The short film opens with a man all alone lying on his back in bed and he is completely naked. The camera lingers on his body and genitalia and sweeps upwards towards his head then focuses completely on his face. There seems to be no emotion being shown in these close-ups; no expressions, no feelings, the man is just lying there. What does he want? What is he after? We aren’t sure? Then he cries out ‘I want to Feel’ as he slowly begins to masturbate and, from these opening moments, we realise that this person is completely desperate – desperate to feel something, desperate to feel anything.
Brocklehurst’s short film is a surreal experience. It’s a throwback to the old expressionist films of the golden age when the images of reality were distorted in order to make them expressive of the director’s inner feelings and ideas.

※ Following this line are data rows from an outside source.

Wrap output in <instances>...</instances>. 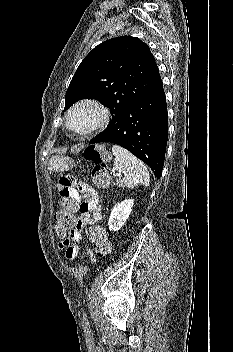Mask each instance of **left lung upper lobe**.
<instances>
[{
	"instance_id": "left-lung-upper-lobe-1",
	"label": "left lung upper lobe",
	"mask_w": 233,
	"mask_h": 352,
	"mask_svg": "<svg viewBox=\"0 0 233 352\" xmlns=\"http://www.w3.org/2000/svg\"><path fill=\"white\" fill-rule=\"evenodd\" d=\"M161 80L149 46L139 38L121 36L97 45L83 59L66 91L65 108L82 99H96L112 115L108 127L130 104Z\"/></svg>"
}]
</instances>
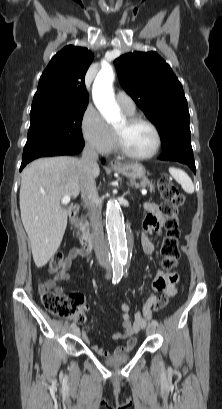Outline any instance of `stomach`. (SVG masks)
<instances>
[{
	"mask_svg": "<svg viewBox=\"0 0 222 409\" xmlns=\"http://www.w3.org/2000/svg\"><path fill=\"white\" fill-rule=\"evenodd\" d=\"M114 171L130 178V179H141L145 178L146 170L139 163H129L123 164L119 167H114Z\"/></svg>",
	"mask_w": 222,
	"mask_h": 409,
	"instance_id": "1",
	"label": "stomach"
}]
</instances>
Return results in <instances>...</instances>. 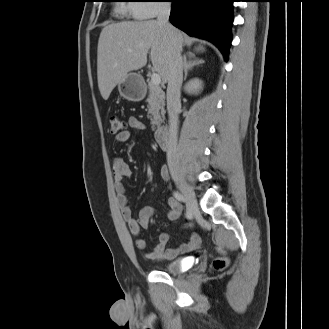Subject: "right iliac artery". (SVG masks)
Here are the masks:
<instances>
[{
	"mask_svg": "<svg viewBox=\"0 0 329 329\" xmlns=\"http://www.w3.org/2000/svg\"><path fill=\"white\" fill-rule=\"evenodd\" d=\"M173 195H174V197H175L178 201H180V202H185V198L183 197L182 194H180V193H178V192H174Z\"/></svg>",
	"mask_w": 329,
	"mask_h": 329,
	"instance_id": "obj_1",
	"label": "right iliac artery"
}]
</instances>
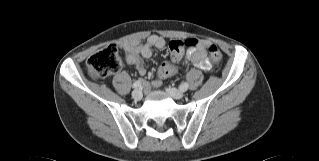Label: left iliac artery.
Listing matches in <instances>:
<instances>
[{
	"label": "left iliac artery",
	"instance_id": "44dca946",
	"mask_svg": "<svg viewBox=\"0 0 319 161\" xmlns=\"http://www.w3.org/2000/svg\"><path fill=\"white\" fill-rule=\"evenodd\" d=\"M188 87H189V84L187 82H184L180 85V90L184 92L188 89Z\"/></svg>",
	"mask_w": 319,
	"mask_h": 161
}]
</instances>
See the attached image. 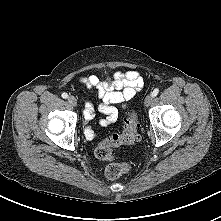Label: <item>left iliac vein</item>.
Wrapping results in <instances>:
<instances>
[{
  "label": "left iliac vein",
  "mask_w": 221,
  "mask_h": 221,
  "mask_svg": "<svg viewBox=\"0 0 221 221\" xmlns=\"http://www.w3.org/2000/svg\"><path fill=\"white\" fill-rule=\"evenodd\" d=\"M152 100H153L152 94L147 95L146 98H145V100H144V105H145L146 107H148V106L151 104Z\"/></svg>",
  "instance_id": "1"
}]
</instances>
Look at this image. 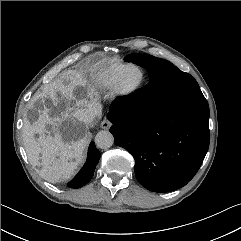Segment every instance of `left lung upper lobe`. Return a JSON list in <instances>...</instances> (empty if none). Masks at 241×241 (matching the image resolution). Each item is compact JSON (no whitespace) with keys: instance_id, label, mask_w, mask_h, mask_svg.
Masks as SVG:
<instances>
[{"instance_id":"5c2ea615","label":"left lung upper lobe","mask_w":241,"mask_h":241,"mask_svg":"<svg viewBox=\"0 0 241 241\" xmlns=\"http://www.w3.org/2000/svg\"><path fill=\"white\" fill-rule=\"evenodd\" d=\"M126 62H132L149 72V77L161 75L167 80L169 90L173 98H179L185 94L199 89L197 81L188 73L178 69L167 60L156 58L148 54H130L124 59Z\"/></svg>"}]
</instances>
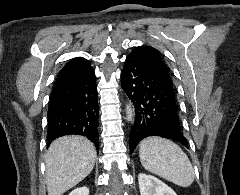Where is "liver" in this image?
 <instances>
[{
    "instance_id": "6515ba94",
    "label": "liver",
    "mask_w": 240,
    "mask_h": 195,
    "mask_svg": "<svg viewBox=\"0 0 240 195\" xmlns=\"http://www.w3.org/2000/svg\"><path fill=\"white\" fill-rule=\"evenodd\" d=\"M96 147L83 135H64L52 141L46 151L48 195H62L92 171Z\"/></svg>"
}]
</instances>
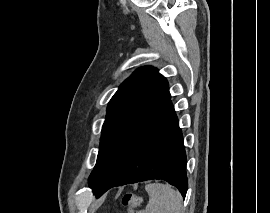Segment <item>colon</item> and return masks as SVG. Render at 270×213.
I'll list each match as a JSON object with an SVG mask.
<instances>
[{"label":"colon","instance_id":"5ec220e1","mask_svg":"<svg viewBox=\"0 0 270 213\" xmlns=\"http://www.w3.org/2000/svg\"><path fill=\"white\" fill-rule=\"evenodd\" d=\"M141 203V198L129 192L123 198V204L128 207H137Z\"/></svg>","mask_w":270,"mask_h":213}]
</instances>
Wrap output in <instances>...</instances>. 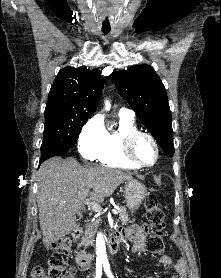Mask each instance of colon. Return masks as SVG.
<instances>
[{
    "label": "colon",
    "mask_w": 221,
    "mask_h": 278,
    "mask_svg": "<svg viewBox=\"0 0 221 278\" xmlns=\"http://www.w3.org/2000/svg\"><path fill=\"white\" fill-rule=\"evenodd\" d=\"M146 224L152 232L147 240L146 248L151 254L160 255L165 251L163 230L166 226L165 215L157 198L148 196L144 202ZM72 242L69 238H61L51 245L52 254L49 258V268L45 271L36 267L32 271V278H64L67 270V258Z\"/></svg>",
    "instance_id": "colon-1"
}]
</instances>
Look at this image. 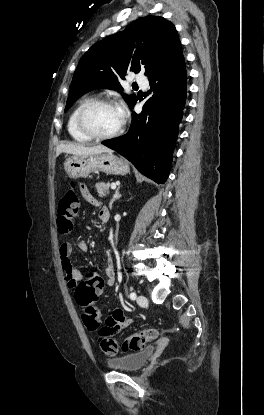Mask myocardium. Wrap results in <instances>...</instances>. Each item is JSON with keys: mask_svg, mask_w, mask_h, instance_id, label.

Expressionist art tends to be emotional and sometimes even mystical, the colour scheme used in ‘Feel’ is highly intense and non-naturalistic with the lighting design mainly being a deep dark blue then later becoming a deep dark red. The use of props and masks threaten to turn surrealism more towards the absurdist but luckily the film isn’t long enough for this effect to become a negative.
When suddenly the man inflicts a shockingly intimate pain onto himself, it is possible to refer to the scene as torture porn. Sadomasochistic it certainly is but porn is entirely in the mind of the beholder. Will audience members find this short erotic? That is hard to imagine as it is extreme but in a deliberate way.
Brocklehurst, whose films have always had an edge about them, is driven to confront and shake his audience. Similar to Lars Von Trier, Werner Herzog, and even Bunuel. He does this with sex, pain, boredom and bizarre stylistic experiments that don’t always work but keep his films interesting. We are at least convinced that we are watching the film he intended us to see and not one that has been watered down by any classification board or fearful studio executive.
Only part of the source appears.